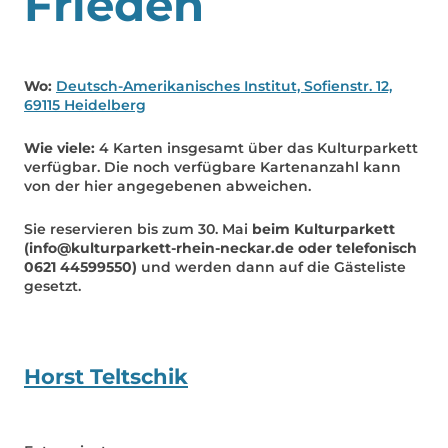
Frieden
Wo:
Deutsch-Amerikanisches Institut, Sofienstr. 12,
69115 Heidelberg
Wie viele:
4 Karten insgesamt über das Kulturparkett
verfügbar. Die noch verfügbare Kartenanzahl kann
von der hier angegebenen abweichen.
Sie reservieren bis zum 30. Mai
beim Kulturparkett
(info@kulturparkett-rhein-neckar.de oder telefonisch
0621 44599550)
und werden dann auf die Gästeliste
gesetzt.
Horst Teltschik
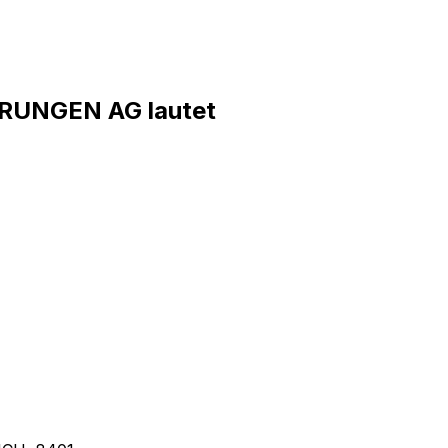
RUNGEN AG lautet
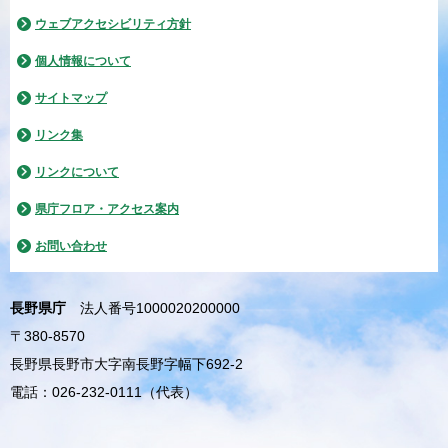
ウェブアクセシビリティ方針
個人情報について
サイトマップ
リンク集
リンクについて
県庁フロア・アクセス案内
お問い合わせ
長野県庁
法人番号1000020200000
〒380-8570
長野県長野市大字南長野字幅下692-2
電話：026-232-0111（代表）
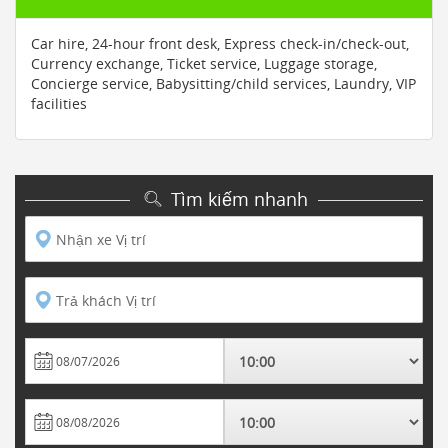
Car hire, 24-hour front desk, Express check-in/check-out,
Currency exchange, Ticket service, Luggage storage,
Concierge service, Babysitting/child services, Laundry, VIP
facilities
Tìm kiếm nhanh
Nhận xe Vị trí
Trả khách Vị trí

□ □ □ □

Task goal ▸
Write out the data above exactly, minus any images.

Output for this exercise ▸
Frieden
Wo:
Deutsch-Amerikanisches Institut, Sofienstr. 12,
69115 Heidelberg
Wie viele:
4 Karten insgesamt über das Kulturparkett
verfügbar. Die noch verfügbare Kartenanzahl kann
von der hier angegebenen abweichen.
Sie reservieren bis zum 30. Mai
beim Kulturparkett
(info@kulturparkett-rhein-neckar.de oder telefonisch
0621 44599550)
und werden dann auf die Gästeliste
gesetzt.
Horst Teltschik
RUNGEN AG lautet
ウェブアクセシビリティ方針
個人情報について
サイトマップ
リンク集
リンクについて
県庁フロア・アクセス案内
お問い合わせ
長野県庁
法人番号1000020200000
〒380-8570
長野県長野市大字南長野字幅下692-2
電話：026-232-0111（代表）
Car hire, 24-hour front desk, Express check-in/check-out,
Currency exchange, Ticket service, Luggage storage,
Concierge service, Babysitting/child services, Laundry, VIP
facilities
Tìm kiếm nhanh
Nhận xe Vị trí
Trả khách Vị trí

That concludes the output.